Trout, together with birds and eels, are great predators of three-spined sticklebacks; trying to assess predator levels in lochs led to Carl Smith and his teams fishing a range of lochs with special flies made to look like three-spined sticklebacks, and the conclusion that predator numbers did not explain the presence of small defenceless fish. At present he is working on another explanation as to why there should be so many different forms of these fish.

How does North Uist compare with the Galapagos? One species of finch arrived there about 5 million years ago and over time their descendants have adapted to the different habitats and food sources on the islands in the archipelago, and developed into different forms now recognised as fourteen distinct species. It looks as though the North Uist sticklebacks might be undergoing the same process, but much more rapidly. Whether the tiny defenceless form found in some lochs can really be regarded as the same species as the stoutly armour-plated and spined fish in the sea and lagoons is debateable – but there are all the forms in between.
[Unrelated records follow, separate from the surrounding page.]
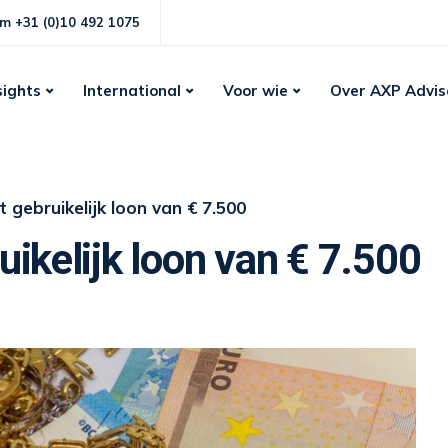
m +31 (0)10 492 1075
sights
International
Voor wie
Over AXP Advis
gebruikelijk loon van € 7.500
ikelijk loon van € 7.500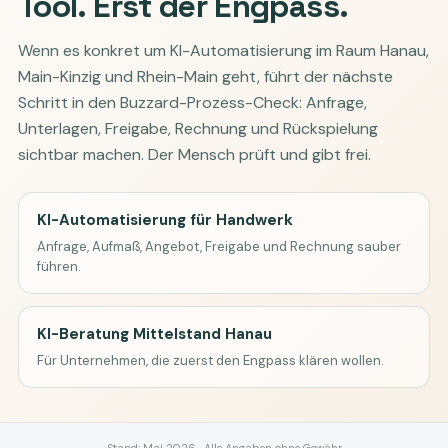
Tool. Erst der Engpass.
Wenn es konkret um KI-Automatisierung im Raum Hanau,
Main-Kinzig und Rhein-Main geht, führt der nächste
Schritt in den Buzzard-Prozess-Check: Anfrage,
Unterlagen, Freigabe, Rechnung und Rückspielung
sichtbar machen. Der Mensch prüft und gibt frei.
KI-Automatisierung für Handwerk
Anfrage, Aufmaß, Angebot, Freigabe und Rechnung sauber
führen.
KI-Beratung Mittelstand Hanau
Für Unternehmen, die zuerst den Engpass klären wollen.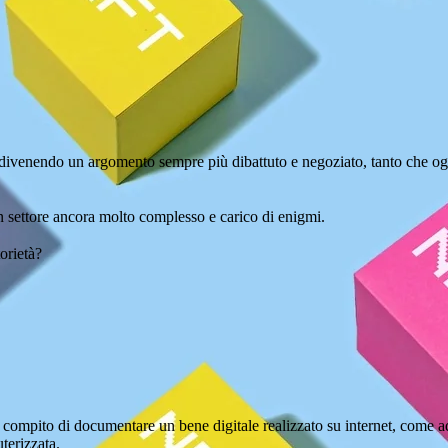
a divenendo un argomento sempre più dibattuto e negoziato, tanto che o
un settore ancora molto complesso e carico di enigmi.
orietà?
 compito di documentare un bene digitale realizzato su internet, come
terizzata.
Dr Smith kindly answered numerous questions and there was some interesting discussion following his fascinating talk. One point of some concern is that other researchers are interested in the North Uist sticklebacks and specimens are in demand. The numbers of the different types in the different lochs are unknown, so whether they might be endangered by over collecting is also unknown. In some lochs there may also be a detrimental effect from, for instance, run-off from application of agricultural fertilisers on the adjacent ground or close to feeder streams, or the presence of fish farms with associated nutrients and build up of fish faeces.

So far the lochs of Benbecula and South Uist seem not to have attracted the same attention; perhaps they also support a diversity of three-spined sticklebacks.

Dr Smith has contributed a paper to the latest volume of the ‘Hebridean Naturalist’, available through the Curracag website, so anyone seeking an authoritative account should look there!